Sementara itu, Pakar Energi dari Universitas Gadjah Mada (UGM), Fahmy Radhi, menilai bahwa jika benar PT GNI sampai menutup usahanya, artinya perusahaan tersebut kalah dalam persaingan usaha smelter nikel. Menurutnya, Indonesia memang merupakan salah satu pemilik cadangan nikel terbesar di dunia.
Data Badan Geologi AS, mencatat, pada 2023 cadangan nikel Indonesia mencapai 55 juta ton, atau sekitar 42,31 persen dari total cadangan dunia sebesar 130 juta ton. Sementara pada saat itu, umur cadangan nikel Indonesia diperkirakan berkisar antara 15-30 tahun. Artinya, dengan kondisi ini, banyaknya jumlah pengusaha smelter di Tanah Air membuat persaingan sangat ketat.
“Menurut saya memang itu smelternya terlalu banyak dibanding kapasitas nikel yang ada, terutama (smelter) dari Cina, sehingga mereka bersaing. Nah, kadang-kadang persaingannya itu tidak sehat juga. Itu saya kira salah satu dampak kenapa dia mudah tutup,” ujar dia, kepada Tirto, Selasa (18/3/2025).
Karenanya, dengan tutupnya salah satu smelter yang ada, dinilai akan membuat penyerapan nikel dan produksi komoditas tersebut menjadi lebih optimal. Dus, harga nikel Indonesia maupun dunia dapat terkerek naik, sehingga membuat kinerja perusahaan-perusahaan nikel yang ada di Tanah Air juga mengalami perbaikan.
“Jadi, kalau dari industri saya kira malah lebih bagus ini, karena tingkat persaingannya akan menurun dan akan sesuai dengan kapasitas yang ada. Akan terjadi keseimbangan di antara supply dan demand,” imbuh dia.
Direktur Eksekutif Center of Energy and Resources Indonesia (CERI), Yusri Usman, pun menilai bahwa masyarakat tak perlu khawatir jika memang benar PT GNI kan mengakhiri masa produksinya, setelah beroperasi sejak 2021 lalu. Sebab, biasanya smelter GNI akan diambil alih atau diakusisi oleh perusahaan pemurnian nikel lainnya.

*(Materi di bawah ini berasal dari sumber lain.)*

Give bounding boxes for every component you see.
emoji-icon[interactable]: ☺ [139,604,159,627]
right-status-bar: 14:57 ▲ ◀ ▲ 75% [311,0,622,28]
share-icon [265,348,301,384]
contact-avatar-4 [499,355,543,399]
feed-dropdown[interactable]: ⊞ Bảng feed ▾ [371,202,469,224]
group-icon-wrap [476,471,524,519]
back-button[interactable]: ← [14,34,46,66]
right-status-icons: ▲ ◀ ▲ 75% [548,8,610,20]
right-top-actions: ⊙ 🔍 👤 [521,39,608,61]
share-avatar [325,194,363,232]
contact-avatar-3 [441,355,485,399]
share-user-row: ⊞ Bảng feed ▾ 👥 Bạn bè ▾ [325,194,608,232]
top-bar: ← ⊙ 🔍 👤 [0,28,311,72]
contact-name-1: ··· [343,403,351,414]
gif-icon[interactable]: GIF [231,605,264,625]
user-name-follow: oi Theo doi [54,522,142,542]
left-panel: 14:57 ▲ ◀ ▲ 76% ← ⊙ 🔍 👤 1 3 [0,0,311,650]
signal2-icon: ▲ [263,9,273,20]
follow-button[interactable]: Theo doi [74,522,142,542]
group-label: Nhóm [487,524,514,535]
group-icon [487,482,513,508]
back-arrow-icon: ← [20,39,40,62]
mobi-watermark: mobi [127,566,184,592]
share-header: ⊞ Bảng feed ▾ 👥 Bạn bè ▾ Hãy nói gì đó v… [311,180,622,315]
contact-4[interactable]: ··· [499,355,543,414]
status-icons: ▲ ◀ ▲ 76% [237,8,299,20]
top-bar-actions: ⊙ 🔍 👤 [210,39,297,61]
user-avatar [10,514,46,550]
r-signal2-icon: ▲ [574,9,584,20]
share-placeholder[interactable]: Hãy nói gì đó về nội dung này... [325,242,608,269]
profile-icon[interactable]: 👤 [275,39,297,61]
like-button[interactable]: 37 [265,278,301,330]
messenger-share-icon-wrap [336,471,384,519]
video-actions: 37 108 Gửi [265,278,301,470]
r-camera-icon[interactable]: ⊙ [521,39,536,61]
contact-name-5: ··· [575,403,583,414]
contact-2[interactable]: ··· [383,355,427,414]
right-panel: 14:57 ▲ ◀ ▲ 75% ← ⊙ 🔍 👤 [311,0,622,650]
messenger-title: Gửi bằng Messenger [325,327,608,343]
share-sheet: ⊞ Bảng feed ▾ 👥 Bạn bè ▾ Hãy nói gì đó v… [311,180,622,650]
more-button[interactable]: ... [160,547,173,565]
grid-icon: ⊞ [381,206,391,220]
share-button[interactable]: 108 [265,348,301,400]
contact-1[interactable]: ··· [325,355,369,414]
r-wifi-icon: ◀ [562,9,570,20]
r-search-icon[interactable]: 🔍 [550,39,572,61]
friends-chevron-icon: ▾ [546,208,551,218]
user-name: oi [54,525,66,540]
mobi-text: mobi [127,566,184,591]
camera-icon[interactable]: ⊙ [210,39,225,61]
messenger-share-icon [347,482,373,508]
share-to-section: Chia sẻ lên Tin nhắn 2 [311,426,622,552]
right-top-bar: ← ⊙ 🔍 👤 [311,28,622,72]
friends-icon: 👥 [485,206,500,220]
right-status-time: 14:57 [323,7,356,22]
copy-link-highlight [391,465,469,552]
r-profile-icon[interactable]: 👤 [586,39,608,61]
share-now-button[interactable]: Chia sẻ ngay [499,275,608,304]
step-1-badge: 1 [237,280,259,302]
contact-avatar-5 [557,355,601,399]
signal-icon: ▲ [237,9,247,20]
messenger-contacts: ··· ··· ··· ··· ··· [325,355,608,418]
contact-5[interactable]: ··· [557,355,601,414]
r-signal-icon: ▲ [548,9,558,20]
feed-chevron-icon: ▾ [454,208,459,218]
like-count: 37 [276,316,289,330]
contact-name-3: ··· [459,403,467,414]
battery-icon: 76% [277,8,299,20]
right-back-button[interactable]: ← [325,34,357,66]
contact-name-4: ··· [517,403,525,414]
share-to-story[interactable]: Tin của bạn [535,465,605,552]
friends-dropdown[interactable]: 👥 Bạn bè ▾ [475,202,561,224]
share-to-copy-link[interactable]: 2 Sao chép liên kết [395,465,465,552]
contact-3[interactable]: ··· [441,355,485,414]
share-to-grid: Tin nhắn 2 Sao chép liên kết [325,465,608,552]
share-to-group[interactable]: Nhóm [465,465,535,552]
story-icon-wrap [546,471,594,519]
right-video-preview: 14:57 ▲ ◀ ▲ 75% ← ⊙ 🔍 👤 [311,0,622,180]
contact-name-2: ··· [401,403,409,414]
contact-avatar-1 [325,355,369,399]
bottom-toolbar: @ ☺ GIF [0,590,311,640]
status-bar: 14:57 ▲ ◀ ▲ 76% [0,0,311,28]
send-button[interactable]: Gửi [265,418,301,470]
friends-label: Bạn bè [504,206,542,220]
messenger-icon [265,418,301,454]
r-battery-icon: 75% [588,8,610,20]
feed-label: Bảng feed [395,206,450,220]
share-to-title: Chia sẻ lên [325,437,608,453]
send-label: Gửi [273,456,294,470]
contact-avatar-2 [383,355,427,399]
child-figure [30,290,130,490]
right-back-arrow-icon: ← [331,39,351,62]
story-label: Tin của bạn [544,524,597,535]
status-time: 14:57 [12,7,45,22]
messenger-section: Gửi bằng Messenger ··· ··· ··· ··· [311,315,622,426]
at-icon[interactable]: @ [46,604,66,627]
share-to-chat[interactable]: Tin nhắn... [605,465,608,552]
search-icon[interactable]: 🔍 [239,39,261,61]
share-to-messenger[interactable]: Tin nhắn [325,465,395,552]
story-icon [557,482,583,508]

“Bisa juga nanti sebenarnya smelter nikel yang lebih kuat lagi mengambil ini. Jadi tidak usah berlebihan, ketakutan ini nanti akan mengancam hilirisasi, tidak usah, biasa saja. Itu persaingan usaha dan risiko bisnis biasa saja,” tegas Yusri, saat dihubungi Tirto, Selasa (18/3/2025).
Hal berbeda disampaikan Center of Economic and Law Studies (Celios). Menurut laporan lembaga tersebut, penutupan PT GNI yang berada di Morowali, Sulawesi Tengah, berpotensi mengguncang produksi nikel nasional dan mengganggu stabilitas ekonomi regional. Sebab, perusahaan itu beroperasi dengan lebih dari 12.000 tenaga kerja, investasi sebesar 3 miliar dolar AS, serta input bijih nikel 21,6 juta ton.
Karena peran krusialnya dalam rantai industri nikel Indonesia, penutupan PT GNI dikhawatirkan akan menyebabkan gelombang pemutusan hubungan kerja (PHK), risiko lingkungan, dan menurunnya kepercayaan investor asing terhadap stabilitas investasi di Indonesia. Namun, di tengah krisis ini, terbuka peluang strategis untuk mereformasi sektor nikel, memperkuat kedaulatan nasional atas sumber daya mineral strategis, serta mendorong partisipasi lebih besar dari entitas domestik.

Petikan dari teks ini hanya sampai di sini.